Maryam Yektaei

Personal information
- Full name: Maryam Yektaei
- Date of birth: 19 June 1993 (age 32)
- Place of birth: Urmia, Iran
- Height: 1.77 m (5 ft 9+1⁄2 in)
- Position: Goalkeeper

Team information
- Current team: Amed
- Number: 1

Senior career*
- Years: Team / Apps / (Gls)
- 2022: Beşiktaş / 8 / (0)
- 2023: Fatih Karagümrük / 5 / (0)
- 2023–2024: Beşiktaş / 15 / (0)
- 2024–: Amed / 12 / (0)

International career
- 2009–2011: Iran U19
- 2013–: Iran / 32 / (0)

= Maryam Yektaei =

Iranian footballer (born 1993)

Maryam Yektaei (مریم یکتایی; born 19 June 1993 in Urmia) is an Iranian professional women's football goalkeeper who plays in the Turkish Super League for Amed.

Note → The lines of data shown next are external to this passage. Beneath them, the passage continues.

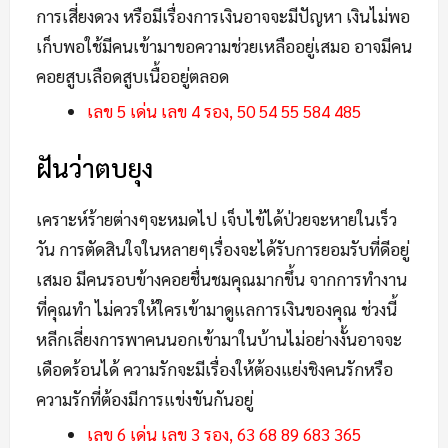
การเสี่ยงดวง หรือมีเรื่องการเงินอาจจะมีปัญหา เงินไม่พอ
เก็บพอใช้มีคนเข้ามาขอความช่วยเหลืออยู่เสมอ อาจมีคน
คอยสูบเลือดสูบเนื้ออยู่ตลอด
เลข 5 เด่น เลข 4 รอง, 50 54 55 584 485
ฝันว่าตบยุง
เคราะห์ร้ายต่างๆจะหมดไป เจ็บไข้ได้ป่วยจะหายในเร็ว
วัน การตัดสินใจในหลายๆเรื่องจะได้รับการยอมรับที่ดีอยู่
เสมอ มีคนรอบข้างคอยชื่นชมคุณมากขึ้น จากการทำงาน
ที่คุณทำ ไม่ควรให้ใครเข้ามาดูแลการเงินของคุณ ช่วงนี้
หลีกเลี่ยงการพาคนนอกเข้ามาในบ้านไม่อย่างงั้นอาจจะ
เดือดร้อนได้ ความรักจะมีเรื่องให้ต้องแย่งชิงคนรักหรือ
ความรักที่ต้องมีการแข่งขันกันอยู่
เลข 6 เด่น เลข 3 รอง, 63 68 89 683 365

She has been a member of the Iran women's national team.

== Club career ==
In June 2021, she moved to Turkey and joined Beşiktaş to play in the Turkish Super League.

Yektaei signed an agreement with Fatih Karagümrük for six months to play in the second half of the 2022–23 Super League season. She played eight games here, including a play-off match. She returned to her former team Beşiktaş in the 2023 summer transfer period, and capped in 15 matches in the 2023–24 Super League season.

For the 2024–25 Super League season, she transferred to the Diyarbakır-based club Amed.